(Stored data entries)
►
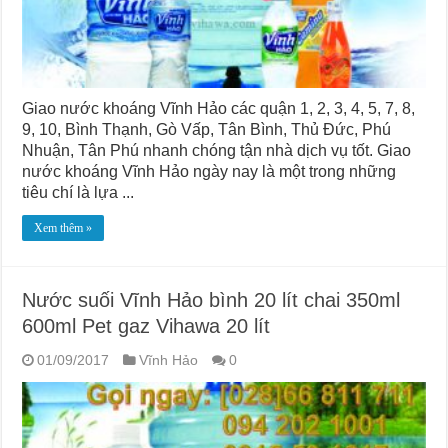
Giao nước khoáng Vĩnh Hảo các quận 1, 2, 3, 4, 5, 7, 8,
9, 10, Bình Thạnh, Gò Vấp, Tân Bình, Thủ Đức, Phú
Nhuận, Tân Phú nhanh chóng tận nhà dịch vụ tốt. Giao
nước khoáng Vĩnh Hảo ngày nay là một trong những
tiêu chí là lựa ...
Xem thêm »
Nước suối Vĩnh Hảo bình 20 lít chai 350ml
600ml Pet gaz Vihawa 20 lít
01/09/2017
Vĩnh Hảo
0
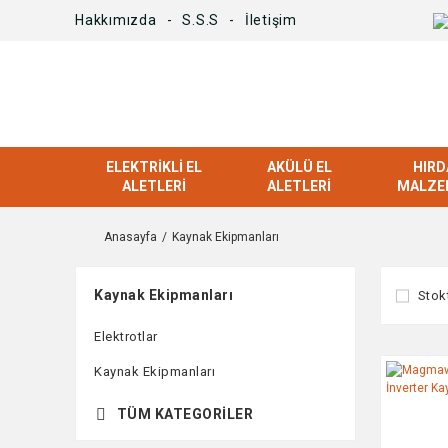
Hakkımızda
S.S.S
İletişim
ELEKTRIKLI EL
AKÜLÜ EL
HIRD
ALETLERI
ALETLERI
MALZE
Anasayfa
Kaynak Ekipmanları
Kaynak Ekipmanları
Stok
Elektrotlar
Kaynak Ekipmanları
TÜM KATEGORILER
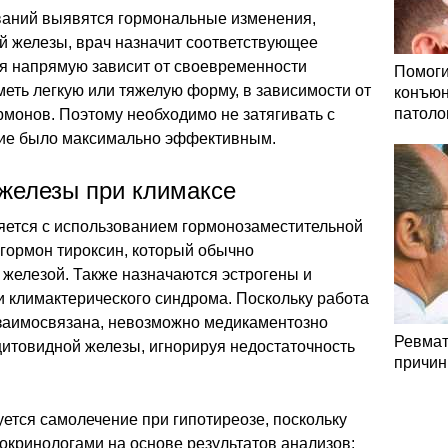
ований выявятся гормональные изменения,
й железы, врач назначит соответствующее
я напрямую зависит от своевременности
Помоги
еть легкую или тяжелую форму, в зависимости от
конъюн
патоло
монов. Поэтому необходимо не затягивать с
ние было максимально эффективным.
железы при климаксе
яется с использованием гормонозаместительной
 гормон тироксин, который обычно
железой. Также назначаются эстрогены и
ии климактерического синдрома. Поскольку работа
заимосвязана, невозможно медикаментозно
Ревмат
итовидной железы, игнорируя недостаточность
причин
ется самолечение при гипотиреозе, поскольку
окринологами на основе результатов анализов:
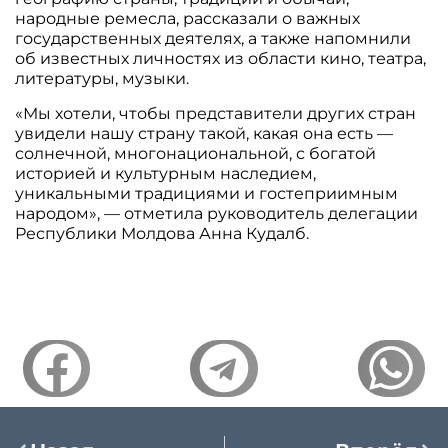
народные ремесла, рассказали о важных
государственных деятелях, а также напомнили
об известных личностях из области кино, театра,
литературы, музыки.
«Мы хотели, чтобы представители других стран
увидели нашу страну такой, какая она есть —
солнечной, многонациональной, с богатой
историей и культурным наследием,
уникальными традициями и гостеприимным
народом», — отметила руководитель делегации
Республики Молдова Анна Кудалб.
◄
◆ **Task directions**: Whenever a picture appears, leave it out, and return every record exactly.

◆ **Written solution**:
Giao nước khoáng Vĩnh Hảo các quận 1, 2, 3, 4, 5, 7, 8,
9, 10, Bình Thạnh, Gò Vấp, Tân Bình, Thủ Đức, Phú
Nhuận, Tân Phú nhanh chóng tận nhà dịch vụ tốt. Giao
nước khoáng Vĩnh Hảo ngày nay là một trong những
tiêu chí là lựa ...
Xem thêm »
Nước suối Vĩnh Hảo bình 20 lít chai 350ml
600ml Pet gaz Vihawa 20 lít
01/09/2017
Vĩnh Hảo
0
Hakkımızda
S.S.S
İletişim
ELEKTRIKLI EL
AKÜLÜ EL
HIRD
ALETLERI
ALETLERI
MALZE
Anasayfa
Kaynak Ekipmanları
Kaynak Ekipmanları
Stok
Elektrotlar
Kaynak Ekipmanları
TÜM KATEGORILER
ований выявятся гормональные изменения,
й железы, врач назначит соответствующее
я напрямую зависит от своевременности
Помоги
еть легкую или тяжелую форму, в зависимости от
конъюн
патоло
монов. Поэтому необходимо не затягивать с
ние было максимально эффективным.
железы при климаксе
яется с использованием гормонозаместительной
 гормон тироксин, который обычно
железой. Также назначаются эстрогены и
ии климактерического синдрома. Поскольку работа
заимосвязана, невозможно медикаментозно
Ревмат
итовидной железы, игнорируя недостаточность
причин
ется самолечение при гипотиреозе, поскольку
окринологами на основе результатов анализов:
народные ремесла, рассказали о важных
государственных деятелях, а также напомнили
об известных личностях из области кино, театра,
литературы, музыки.
«Мы хотели, чтобы представители других стран
увидели нашу страну такой, какая она есть —
солнечной, многонациональной, с богатой
историей и культурным наследием,
уникальными традициями и гостеприимным
народом», — отметила руководитель делегации
Республики Молдова Анна Кудалб.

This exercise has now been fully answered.